I realize that in most cases I could just make a mutable copy of the object and then if necessary replace the original object down the road, but I wanted to avoid that scenario if at all possible. I therefore added an additional dictionary to monitor what objects are hydrated at any given time using the object's UUID as the key and a fluctuating count representing the number of hydrations w/out an offset dehydration. My goal w/ this approach was to have the DataController automatically dehydrate any object once it's "hydration retainment count" hit zero, but this could easily lead to significant memory leaks as it currently relies on the caller to later call a procedure that decreases the hydration retainment count of the object. There are obviously many cases when this is just not obvious or maybe not even easily accomplished, and if only one calling object fails to do so properly I encounter the exact opposite scenario I was trying to prevent in the first place. Ironic, huh?
Anyway, I'm thinking that if I proceed w/ this approach that it will just end badly. I'm tempted to go back to the original plan but doing so makes me want to cringe and I'm sure there is a more elegant solution floating around out there. As I said before, any advice would be greatly appreciated. Thanks in advance.
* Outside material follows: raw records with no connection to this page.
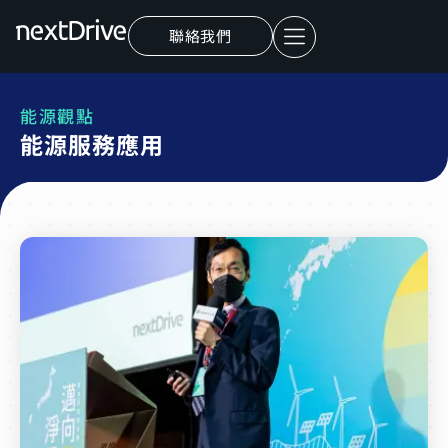
聯絡我們
能源觀點
能源服務應用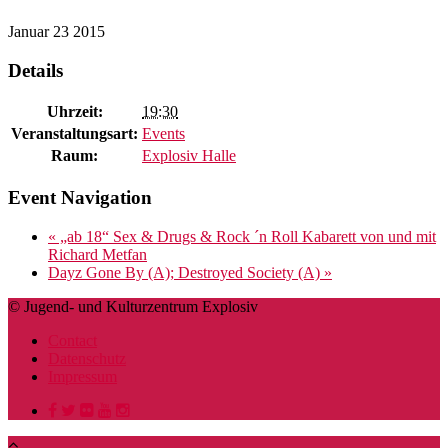
Januar
23
2015
Details
Uhrzeit:
19:30
Veranstaltungsart:
Events
Raum:
Explosiv Halle
Event Navigation
«
„ab 18“ Sex & Drugs & Rock ´n Roll Kabarett von und mit
Richard Metfan
Dayz Gone By (A); Destroyed Society (A)
»
© Jugend- und Kulturzentrum Explosiv
Contact
Datenschutz
Impressum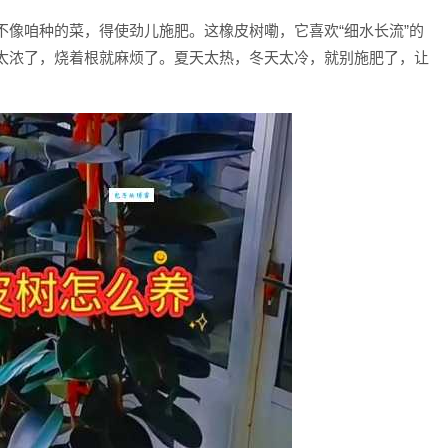
不像咱种的菜，得使劲儿施肥。这橡皮树嘞，它喜欢“细水长流”的
太浓了，烧着根就麻烦了。夏天太热，冬天太冷，就别施肥了，让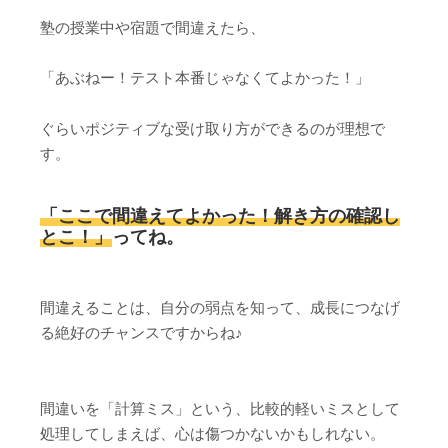
塾の授業中や宿題で間違えたら、
「あぶねー！テスト本番じゃなくてよかった！」
ぐらいポジティブな受け取り方ができるのが理想で
す。
「ここで間違えてよかった！解き方の確認し
とこ！」
ってね。
間違えることは、自分の弱点を知って、成長につなげ
る絶好のチャンスですからね♪
間違いを「計算ミス」という、比較的軽いミスとして
処理してしまえば、心は傷つかないかもしれない。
I'd also be aware (as I'm sure you are) that CoreData is just around the corner, and make sure you make the right choice for the future.
Have you considered implementing this via the NSCoder interface? Not sure that it wouldn't be more trouble than it's worth, but if what you want is to extract all the data out into an in-memory object graph, and save it back later, that might be appropriate. If you're actually using SQL queries to limit the amount of in-memory data, then obviously, this wouldn't be the way to do it.
I decided to go w/ Core Data after all.